From the line with "Assistenza Cancello scorrevole FAAC Bologna Santa" through the line with "Ẩm thực & du lịch", repeat the entries verbatim, both end lines included, and add nothing.

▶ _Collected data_
____________

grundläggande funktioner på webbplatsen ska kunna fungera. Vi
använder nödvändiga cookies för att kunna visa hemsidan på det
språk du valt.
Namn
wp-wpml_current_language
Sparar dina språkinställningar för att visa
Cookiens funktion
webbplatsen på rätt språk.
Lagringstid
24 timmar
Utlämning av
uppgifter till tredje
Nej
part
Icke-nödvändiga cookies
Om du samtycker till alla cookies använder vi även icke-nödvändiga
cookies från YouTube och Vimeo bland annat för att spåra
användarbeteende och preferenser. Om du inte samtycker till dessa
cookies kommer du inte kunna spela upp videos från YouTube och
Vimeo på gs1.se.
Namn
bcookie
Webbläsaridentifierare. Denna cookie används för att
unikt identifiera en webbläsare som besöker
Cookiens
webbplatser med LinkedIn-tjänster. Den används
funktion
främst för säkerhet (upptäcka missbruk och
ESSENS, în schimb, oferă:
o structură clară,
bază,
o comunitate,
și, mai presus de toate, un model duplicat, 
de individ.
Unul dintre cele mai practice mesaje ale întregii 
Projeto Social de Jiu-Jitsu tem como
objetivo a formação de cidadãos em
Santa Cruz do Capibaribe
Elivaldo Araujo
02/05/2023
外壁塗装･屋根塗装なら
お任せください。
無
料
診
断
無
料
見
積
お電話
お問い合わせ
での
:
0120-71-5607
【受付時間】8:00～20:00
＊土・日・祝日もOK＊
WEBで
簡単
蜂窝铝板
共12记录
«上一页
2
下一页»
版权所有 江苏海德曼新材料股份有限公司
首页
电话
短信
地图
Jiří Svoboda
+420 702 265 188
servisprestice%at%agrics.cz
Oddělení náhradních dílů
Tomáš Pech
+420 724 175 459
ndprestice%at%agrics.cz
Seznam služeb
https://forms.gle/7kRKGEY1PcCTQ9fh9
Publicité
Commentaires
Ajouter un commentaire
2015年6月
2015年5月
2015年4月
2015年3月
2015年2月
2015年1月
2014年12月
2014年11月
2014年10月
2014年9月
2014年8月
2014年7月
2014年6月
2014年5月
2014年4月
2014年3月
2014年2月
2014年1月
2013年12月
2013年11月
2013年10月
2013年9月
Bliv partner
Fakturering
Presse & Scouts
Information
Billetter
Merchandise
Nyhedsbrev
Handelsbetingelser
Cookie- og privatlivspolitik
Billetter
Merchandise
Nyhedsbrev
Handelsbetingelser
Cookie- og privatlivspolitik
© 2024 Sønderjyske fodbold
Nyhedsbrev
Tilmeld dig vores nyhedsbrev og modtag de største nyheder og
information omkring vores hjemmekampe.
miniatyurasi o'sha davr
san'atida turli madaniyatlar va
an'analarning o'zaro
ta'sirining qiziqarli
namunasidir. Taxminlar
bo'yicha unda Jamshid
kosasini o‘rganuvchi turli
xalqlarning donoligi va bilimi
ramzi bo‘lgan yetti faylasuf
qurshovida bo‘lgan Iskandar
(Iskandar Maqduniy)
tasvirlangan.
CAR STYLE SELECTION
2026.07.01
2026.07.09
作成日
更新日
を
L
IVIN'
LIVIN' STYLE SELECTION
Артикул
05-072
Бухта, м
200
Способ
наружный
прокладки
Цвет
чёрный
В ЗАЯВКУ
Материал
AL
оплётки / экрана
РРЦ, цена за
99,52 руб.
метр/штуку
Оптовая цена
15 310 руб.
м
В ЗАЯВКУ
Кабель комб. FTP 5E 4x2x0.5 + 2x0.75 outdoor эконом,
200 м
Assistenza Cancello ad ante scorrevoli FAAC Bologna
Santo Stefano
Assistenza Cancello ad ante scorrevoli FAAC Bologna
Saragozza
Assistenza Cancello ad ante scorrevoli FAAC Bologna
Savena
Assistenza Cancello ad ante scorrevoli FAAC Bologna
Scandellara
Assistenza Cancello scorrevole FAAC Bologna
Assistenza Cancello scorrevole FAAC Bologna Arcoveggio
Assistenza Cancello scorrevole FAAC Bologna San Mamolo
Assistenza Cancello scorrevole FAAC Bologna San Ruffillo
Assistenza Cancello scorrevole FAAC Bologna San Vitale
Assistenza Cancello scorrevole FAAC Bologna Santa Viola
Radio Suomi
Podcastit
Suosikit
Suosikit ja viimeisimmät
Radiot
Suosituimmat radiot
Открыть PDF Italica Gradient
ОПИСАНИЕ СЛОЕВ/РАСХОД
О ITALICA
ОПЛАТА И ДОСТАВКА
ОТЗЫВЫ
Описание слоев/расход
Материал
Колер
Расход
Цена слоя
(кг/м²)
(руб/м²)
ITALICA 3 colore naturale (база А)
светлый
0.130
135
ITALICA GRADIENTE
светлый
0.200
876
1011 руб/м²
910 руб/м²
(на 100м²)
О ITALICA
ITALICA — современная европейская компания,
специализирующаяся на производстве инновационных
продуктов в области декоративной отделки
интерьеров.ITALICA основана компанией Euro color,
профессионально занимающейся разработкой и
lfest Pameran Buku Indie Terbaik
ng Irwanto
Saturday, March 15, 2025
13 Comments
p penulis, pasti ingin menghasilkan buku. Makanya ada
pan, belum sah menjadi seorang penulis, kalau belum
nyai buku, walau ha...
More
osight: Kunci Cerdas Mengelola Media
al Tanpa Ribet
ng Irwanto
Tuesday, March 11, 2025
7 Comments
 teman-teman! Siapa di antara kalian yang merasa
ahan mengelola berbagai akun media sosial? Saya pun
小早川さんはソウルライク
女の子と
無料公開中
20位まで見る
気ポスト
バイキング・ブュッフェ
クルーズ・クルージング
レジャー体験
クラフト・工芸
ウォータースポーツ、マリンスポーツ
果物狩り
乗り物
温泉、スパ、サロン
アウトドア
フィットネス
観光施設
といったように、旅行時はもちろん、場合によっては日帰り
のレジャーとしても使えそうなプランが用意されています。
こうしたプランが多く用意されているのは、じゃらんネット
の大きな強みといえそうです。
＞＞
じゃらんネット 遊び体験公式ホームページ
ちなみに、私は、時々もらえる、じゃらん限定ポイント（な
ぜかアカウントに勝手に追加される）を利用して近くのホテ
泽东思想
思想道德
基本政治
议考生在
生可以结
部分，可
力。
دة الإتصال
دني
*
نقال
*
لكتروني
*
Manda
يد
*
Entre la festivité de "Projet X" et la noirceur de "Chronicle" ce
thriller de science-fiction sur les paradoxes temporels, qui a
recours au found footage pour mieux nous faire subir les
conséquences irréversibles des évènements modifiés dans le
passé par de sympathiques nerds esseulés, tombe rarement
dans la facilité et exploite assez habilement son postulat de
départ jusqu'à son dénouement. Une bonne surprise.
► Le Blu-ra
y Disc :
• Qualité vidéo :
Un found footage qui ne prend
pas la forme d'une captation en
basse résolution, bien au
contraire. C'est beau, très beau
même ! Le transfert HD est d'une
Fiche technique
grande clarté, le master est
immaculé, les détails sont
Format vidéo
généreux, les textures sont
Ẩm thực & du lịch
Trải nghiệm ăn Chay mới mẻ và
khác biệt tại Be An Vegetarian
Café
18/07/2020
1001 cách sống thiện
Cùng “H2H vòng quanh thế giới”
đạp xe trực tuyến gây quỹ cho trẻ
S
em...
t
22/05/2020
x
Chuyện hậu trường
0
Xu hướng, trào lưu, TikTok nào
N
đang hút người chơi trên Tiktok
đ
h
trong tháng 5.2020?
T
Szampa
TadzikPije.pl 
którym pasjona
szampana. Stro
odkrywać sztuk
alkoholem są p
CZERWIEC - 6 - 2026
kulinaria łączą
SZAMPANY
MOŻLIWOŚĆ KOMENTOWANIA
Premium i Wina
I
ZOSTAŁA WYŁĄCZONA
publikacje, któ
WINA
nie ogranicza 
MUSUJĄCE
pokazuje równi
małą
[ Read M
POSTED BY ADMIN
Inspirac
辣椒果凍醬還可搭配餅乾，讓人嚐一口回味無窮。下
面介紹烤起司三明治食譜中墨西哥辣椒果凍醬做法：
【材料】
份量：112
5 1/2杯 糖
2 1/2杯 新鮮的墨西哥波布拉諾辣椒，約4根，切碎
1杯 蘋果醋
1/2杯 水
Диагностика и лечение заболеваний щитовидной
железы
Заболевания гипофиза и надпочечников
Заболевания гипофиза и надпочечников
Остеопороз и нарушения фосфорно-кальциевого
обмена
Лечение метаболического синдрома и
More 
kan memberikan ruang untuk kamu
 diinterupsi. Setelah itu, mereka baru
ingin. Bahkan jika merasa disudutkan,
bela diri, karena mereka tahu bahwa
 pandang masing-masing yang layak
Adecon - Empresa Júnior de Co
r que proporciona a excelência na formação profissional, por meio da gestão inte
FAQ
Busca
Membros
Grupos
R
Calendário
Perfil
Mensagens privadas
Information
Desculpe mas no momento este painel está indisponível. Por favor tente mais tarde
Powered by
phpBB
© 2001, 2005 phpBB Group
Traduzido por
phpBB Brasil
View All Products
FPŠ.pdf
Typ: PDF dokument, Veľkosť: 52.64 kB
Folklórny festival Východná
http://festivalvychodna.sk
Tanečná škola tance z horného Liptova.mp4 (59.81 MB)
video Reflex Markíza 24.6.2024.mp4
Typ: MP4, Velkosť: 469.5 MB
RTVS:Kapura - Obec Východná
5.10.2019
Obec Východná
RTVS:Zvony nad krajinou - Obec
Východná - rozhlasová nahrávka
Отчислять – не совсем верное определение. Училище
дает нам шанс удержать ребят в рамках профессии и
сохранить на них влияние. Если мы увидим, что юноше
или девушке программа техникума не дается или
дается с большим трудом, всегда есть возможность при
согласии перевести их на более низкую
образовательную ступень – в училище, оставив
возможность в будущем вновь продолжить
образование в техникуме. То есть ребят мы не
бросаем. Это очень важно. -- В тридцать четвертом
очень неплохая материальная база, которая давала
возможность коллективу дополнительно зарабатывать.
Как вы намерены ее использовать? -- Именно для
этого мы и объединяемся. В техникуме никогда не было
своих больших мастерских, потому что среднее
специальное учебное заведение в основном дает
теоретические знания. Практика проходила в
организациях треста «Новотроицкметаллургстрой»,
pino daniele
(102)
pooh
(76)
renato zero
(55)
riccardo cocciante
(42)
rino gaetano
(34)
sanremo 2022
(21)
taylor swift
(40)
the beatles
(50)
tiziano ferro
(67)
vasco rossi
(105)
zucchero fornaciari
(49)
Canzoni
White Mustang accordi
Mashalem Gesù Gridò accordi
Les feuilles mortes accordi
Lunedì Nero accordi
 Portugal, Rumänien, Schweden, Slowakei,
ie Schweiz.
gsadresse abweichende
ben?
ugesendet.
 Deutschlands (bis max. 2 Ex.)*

____________

▶ _Result of this exercise_
Assistenza Cancello scorrevole FAAC Bologna Santa Viola
Radio Suomi
Podcastit
Suosikit
Suosikit ja viimeisimmät
Radiot
Suosituimmat radiot
Открыть PDF Italica Gradient
ОПИСАНИЕ СЛОЕВ/РАСХОД
О ITALICA
ОПЛАТА И ДОСТАВКА
ОТЗЫВЫ
Описание слоев/расход
Материал
Колер
Расход
Цена слоя
(кг/м²)
(руб/м²)
ITALICA 3 colore naturale (база А)
светлый
0.130
135
ITALICA GRADIENTE
светлый
0.200
876
1011 руб/м²
910 руб/м²
(на 100м²)
О ITALICA
ITALICA — современная европейская компания,
специализирующаяся на производстве инновационных
продуктов в области декоративной отделки
интерьеров.ITALICA основана компанией Euro color,
профессионально занимающейся разработкой и
lfest Pameran Buku Indie Terbaik
ng Irwanto
Saturday, March 15, 2025
13 Comments
p penulis, pasti ingin menghasilkan buku. Makanya ada
pan, belum sah menjadi seorang penulis, kalau belum
nyai buku, walau ha...
More
osight: Kunci Cerdas Mengelola Media
al Tanpa Ribet
ng Irwanto
Tuesday, March 11, 2025
7 Comments
 teman-teman! Siapa di antara kalian yang merasa
ahan mengelola berbagai akun media sosial? Saya pun
小早川さんはソウルライク
女の子と
無料公開中
20位まで見る
気ポスト
バイキング・ブュッフェ
クルーズ・クルージング
レジャー体験
クラフト・工芸
ウォータースポーツ、マリンスポーツ
果物狩り
乗り物
温泉、スパ、サロン
アウトドア
フィットネス
観光施設
といったように、旅行時はもちろん、場合によっては日帰り
のレジャーとしても使えそうなプランが用意されています。
こうしたプランが多く用意されているのは、じゃらんネット
の大きな強みといえそうです。
＞＞
じゃらんネット 遊び体験公式ホームページ
ちなみに、私は、時々もらえる、じゃらん限定ポイント（な
ぜかアカウントに勝手に追加される）を利用して近くのホテ
泽东思想
思想道德
基本政治
议考生在
生可以结
部分，可
力。
دة الإتصال
دني
*
نقال
*
لكتروني
*
Manda
يد
*
Entre la festivité de "Projet X" et la noirceur de "Chronicle" ce
thriller de science-fiction sur les paradoxes temporels, qui a
recours au found footage pour mieux nous faire subir les
conséquences irréversibles des évènements modifiés dans le
passé par de sympathiques nerds esseulés, tombe rarement
dans la facilité et exploite assez habilement son postulat de
départ jusqu'à son dénouement. Une bonne surprise.
► Le Blu-ra
y Disc :
• Qualité vidéo :
Un found footage qui ne prend
pas la forme d'une captation en
basse résolution, bien au
contraire. C'est beau, très beau
même ! Le transfert HD est d'une
Fiche technique
grande clarté, le master est
immaculé, les détails sont
Format vidéo
généreux, les textures sont
Ẩm thực & du lịch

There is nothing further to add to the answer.